It never fails. Gold rallies a little thanks to the absence of futures market purveyors who are enjoying extended holidays, and suddenly the experts are howling from the fringe about the resumption of the gold bull market. There’s no denying the tendency toward short-sightedness in the world of bloggers these days. Immediate time-sense perspectives preclude the ability to incorporate pattern recognition in a more macro scale. Thus, such upstart bullishness overlooks the fact that the trend has been for gold to be on the receiving end of futures market-driven price distortions once the holidays of the moment come to an end.
That will be January 6th this year. And so both the apparent weakness of U.S. markets – predicated by an absence of buy side participation, thanks to the expanded Christmas break – is driven by the same cause of the apparent strength in gold, which is characterized by an absence of participation by the futures shorts. So, while the sentiment-du-jour is audibly and effusively bullish for gold, I think it behooves those of a more conservative bent to hold off on the buy trigger.

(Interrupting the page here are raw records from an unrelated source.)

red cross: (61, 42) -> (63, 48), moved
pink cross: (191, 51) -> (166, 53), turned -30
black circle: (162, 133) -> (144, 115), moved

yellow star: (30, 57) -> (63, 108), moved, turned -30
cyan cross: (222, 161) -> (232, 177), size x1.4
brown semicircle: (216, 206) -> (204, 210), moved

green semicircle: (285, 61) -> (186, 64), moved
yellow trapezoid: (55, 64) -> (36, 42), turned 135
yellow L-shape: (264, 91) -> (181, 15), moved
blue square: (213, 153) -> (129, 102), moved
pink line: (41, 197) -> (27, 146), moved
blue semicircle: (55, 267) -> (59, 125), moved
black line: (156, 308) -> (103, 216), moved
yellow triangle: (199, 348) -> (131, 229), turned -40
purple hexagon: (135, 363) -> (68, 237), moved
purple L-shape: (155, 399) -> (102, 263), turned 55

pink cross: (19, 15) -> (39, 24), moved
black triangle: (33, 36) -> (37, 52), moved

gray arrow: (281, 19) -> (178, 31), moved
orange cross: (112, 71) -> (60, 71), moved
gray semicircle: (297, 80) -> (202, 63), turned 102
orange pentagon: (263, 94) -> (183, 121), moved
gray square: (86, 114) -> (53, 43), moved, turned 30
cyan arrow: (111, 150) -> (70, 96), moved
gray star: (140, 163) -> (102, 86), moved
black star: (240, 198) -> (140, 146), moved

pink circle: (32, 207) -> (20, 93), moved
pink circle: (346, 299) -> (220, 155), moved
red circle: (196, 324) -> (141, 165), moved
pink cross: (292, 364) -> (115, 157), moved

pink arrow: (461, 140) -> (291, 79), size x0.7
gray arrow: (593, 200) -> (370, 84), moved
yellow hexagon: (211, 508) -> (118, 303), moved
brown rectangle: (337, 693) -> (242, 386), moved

The U.S. Can’t Afford to Let the Gold Price Rally Now
The combined forces of the American Coalition to Preserve the Illusion of U.S. Dollar Integrity are keenly focused on making sure this first feint toward a reduction in the quantity of capital and credit fabricated out of thin air each month do not catalyze a market swoon or worse, a flight from U.S. bonds. As the principle buyer of its own fetid paper, the Federal Reserve is in a highly escalated sense of wariness right now, and is likely to return to the office next week with hammer’s polished to pound gold into the ground so as not to instigate a stampede.
Gensler’s Departure from CFTC
Not only that, but with Gary Gensler stepping down from his role as Chairman of the Commodities Futures Trading Commission (CFTC), the last thing that can be permitted to happen optically is any sort of exuberance on the part of precious metals to suggest that a changing of the guard will be the trigger that finally breaks the gold price free from the now ubiquitous choke-hold of the futures market. Quite the contrary, the perception management division of the Great Illusion of U.S. Financial Market Integrity will be inordinately focused on ensuring an uneventful transition to new ineffective CFTC management.

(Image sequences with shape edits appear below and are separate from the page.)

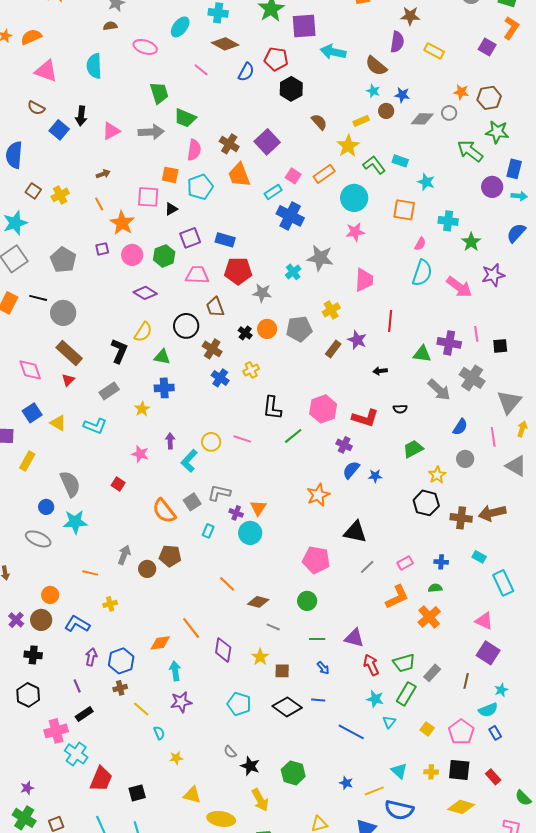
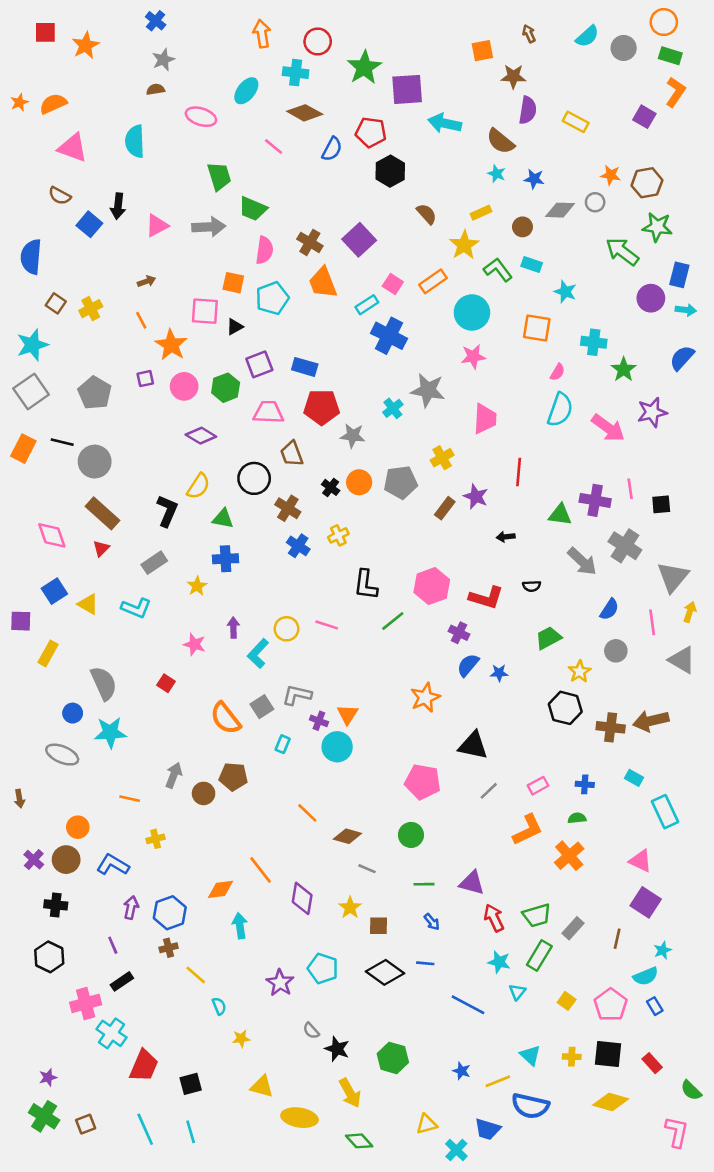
brown star: (410, 16) -> (513, 76), moved
brown circle: (386, 111) -> (522, 227), moved
purple star: (181, 702) -> (280, 983), moved, turned -30

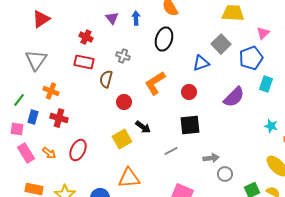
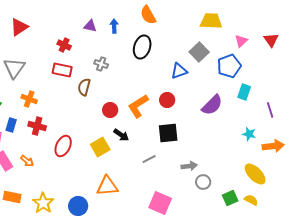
purple triangle: (112, 18) -> (90, 26), turned -40
orange L-shape: (155, 83) -> (138, 106), moved
red circle: (124, 102) -> (110, 110), moved
red ellipse: (78, 150) -> (63, 146), moved

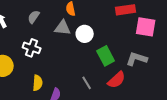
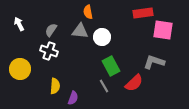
gray semicircle: (34, 17) -> (51, 30), moved
green rectangle: (106, 56) -> (111, 66), moved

Gensler’s tenure as the head of the Commission was marked by a bull-headed lack of compromise in pursuit of derivatives governance reform, and so its not surprising that he is being nudged toward the door prematurely. His swan song will likely be remembered as the Swaps Execution Facilities, a platform that is designed to drag formerly “Dark” trades of certain derivatives into the light transparent trading and reporting platform designed to loosen the grip of the world’s largest banks on the sector.
His successor – Timothy G. Massad – is described by the New York Times as “a Treasury Department official with a blank slate for a regulatory agenda”. That I find particularly troubling, since that source also suggested Mr. Massad could “take a more conciliatory approach.” Meaning, if I may be so presumptuous as to read between those lines “he won’t fight challenges to Gensler’s successes in court”. We’ll be watching that situation with interest.

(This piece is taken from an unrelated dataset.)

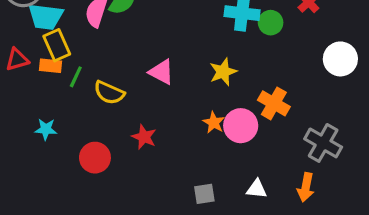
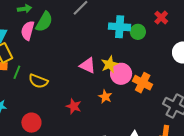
pink triangle: (161, 72) -> (88, 66), moved
pink circle: (241, 126) -> (121, 74), moved
red star: (144, 137) -> (74, 106), moved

Goldman Sachs is back on the ‘Sell Gold’ Soapbox
Compounding the indications that there will be a good deal of short interest to kick of the 2014 gold price suppression faction is the fact that Goldman Sachs Group Inc (NYSE:GS) is back out there bashing gold’s prospects. It was Goldman who unequivocally bellowed from its pulpit in the Wall Street Journal ‘Short Gold!’. Just like that. With an exclamation mark and everything. As you may or may not recall, that prompted a 15% selloff in gold over the next few sessions, and there is little doubt there was some high-fivin’ short covering going on at Goldman.
Well Goldman has predicted a a further 15% decrease for the gold price in 2014, and that should be your cue that gold is likely going to continue being the focus of a coordinated campaign of futures market-originated downward price pressure.
I don’t dispute the fact that the further down the price of gold is driven by derivatives markets, the greater the compression in the price for a catapult past the historic $1920 level when that racket fails. I just don’t think it’s very reliable information when pundits point to a few bullish sessions during market quiet periods and declare the death of the bear.